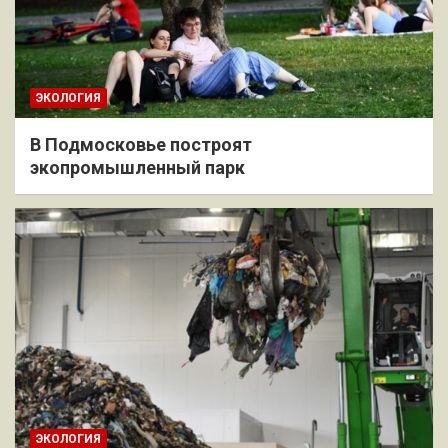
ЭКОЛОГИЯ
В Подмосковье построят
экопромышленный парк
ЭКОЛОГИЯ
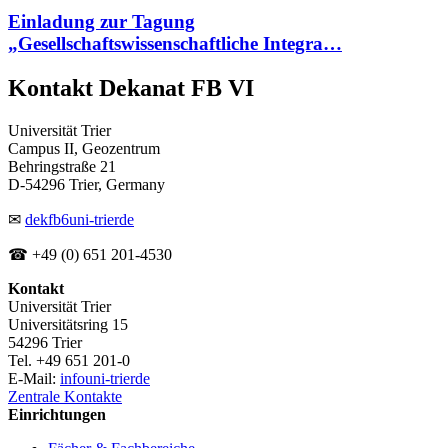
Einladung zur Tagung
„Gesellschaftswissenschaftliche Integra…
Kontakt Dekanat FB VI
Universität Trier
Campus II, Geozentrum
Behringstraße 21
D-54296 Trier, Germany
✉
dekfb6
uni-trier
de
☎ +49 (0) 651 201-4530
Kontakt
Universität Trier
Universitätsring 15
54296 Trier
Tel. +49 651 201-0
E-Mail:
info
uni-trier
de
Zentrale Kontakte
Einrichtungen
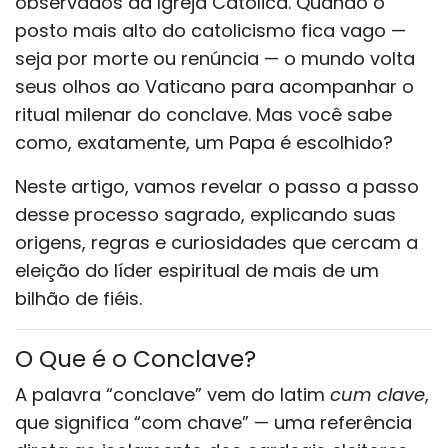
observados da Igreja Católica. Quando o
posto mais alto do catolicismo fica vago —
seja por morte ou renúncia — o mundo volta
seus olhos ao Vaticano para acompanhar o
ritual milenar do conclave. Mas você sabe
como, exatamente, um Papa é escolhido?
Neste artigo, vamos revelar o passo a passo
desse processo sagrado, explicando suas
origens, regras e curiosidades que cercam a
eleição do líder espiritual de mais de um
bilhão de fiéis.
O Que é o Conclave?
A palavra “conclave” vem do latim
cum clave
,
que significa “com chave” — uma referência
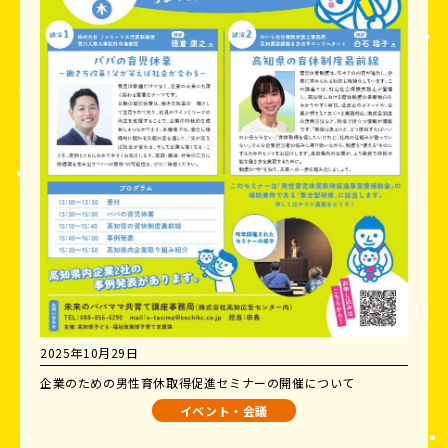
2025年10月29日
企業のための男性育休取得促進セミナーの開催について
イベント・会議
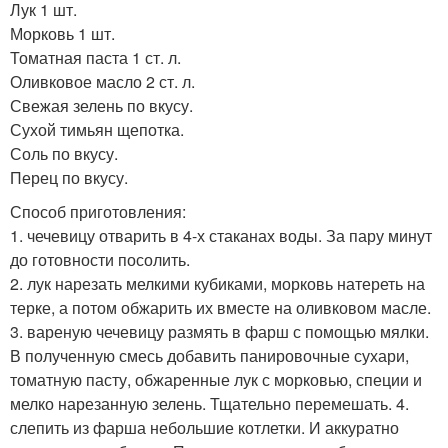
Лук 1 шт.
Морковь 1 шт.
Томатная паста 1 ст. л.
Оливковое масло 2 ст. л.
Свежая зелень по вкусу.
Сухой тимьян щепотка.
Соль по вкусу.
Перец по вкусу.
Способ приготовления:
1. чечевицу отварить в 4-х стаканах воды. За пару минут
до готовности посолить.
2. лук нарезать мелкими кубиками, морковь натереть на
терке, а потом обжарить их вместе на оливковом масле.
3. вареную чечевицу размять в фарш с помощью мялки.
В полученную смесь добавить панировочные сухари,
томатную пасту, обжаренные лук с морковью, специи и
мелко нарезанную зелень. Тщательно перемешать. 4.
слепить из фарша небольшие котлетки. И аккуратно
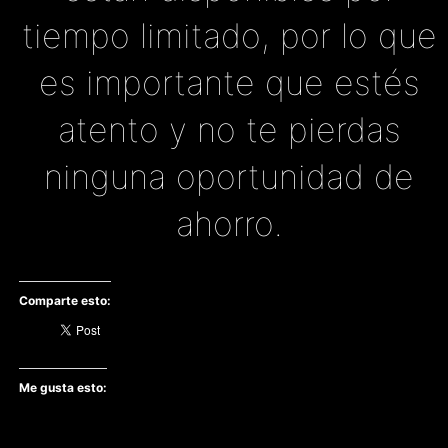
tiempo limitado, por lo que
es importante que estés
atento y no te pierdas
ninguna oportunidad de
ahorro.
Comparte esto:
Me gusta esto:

+ + + + + + +

YOUR OBJECTIVE
Only an exact, picture-free copy of the entries counts as the answer.

YOUR SOLUTION
ЭКОЛОГИЯ
В Подмосковье построят
экопромышленный парк
ЭКОЛОГИЯ
Einladung zur Tagung
„Gesellschaftswissenschaftliche Integra…
Kontakt Dekanat FB VI
Universität Trier
Campus II, Geozentrum
Behringstraße 21
D-54296 Trier, Germany
✉
dekfb6
uni-trier
de
☎ +49 (0) 651 201-4530
Kontakt
Universität Trier
Universitätsring 15
54296 Trier
Tel. +49 651 201-0
E-Mail:
info
uni-trier
de
Zentrale Kontakte
Einrichtungen
observados da Igreja Católica. Quando o
posto mais alto do catolicismo fica vago —
seja por morte ou renúncia — o mundo volta
seus olhos ao Vaticano para acompanhar o
ritual milenar do conclave. Mas você sabe
como, exatamente, um Papa é escolhido?
Neste artigo, vamos revelar o passo a passo
desse processo sagrado, explicando suas
origens, regras e curiosidades que cercam a
eleição do líder espiritual de mais de um
bilhão de fiéis.
O Que é o Conclave?
A palavra “conclave” vem do latim
cum clave
,
que significa “com chave” — uma referência
2025年10月29日
企業のための男性育休取得促進セミナーの開催について
イベント・会議
Лук 1 шт.
Морковь 1 шт.
Томатная паста 1 ст. л.
Оливковое масло 2 ст. л.
Свежая зелень по вкусу.
Сухой тимьян щепотка.
Соль по вкусу.
Перец по вкусу.
Способ приготовления:
1. чечевицу отварить в 4-х стаканах воды. За пару минут
до готовности посолить.
2. лук нарезать мелкими кубиками, морковь натереть на
терке, а потом обжарить их вместе на оливковом масле.
3. вареную чечевицу размять в фарш с помощью мялки.
В полученную смесь добавить панировочные сухари,
томатную пасту, обжаренные лук с морковью, специи и
мелко нарезанную зелень. Тщательно перемешать. 4.
слепить из фарша небольшие котлетки. И аккуратно
tiempo limitado, por lo que
es importante que estés
atento y no te pierdas
ninguna oportunidad de
ahorro.
Comparte esto:
Me gusta esto:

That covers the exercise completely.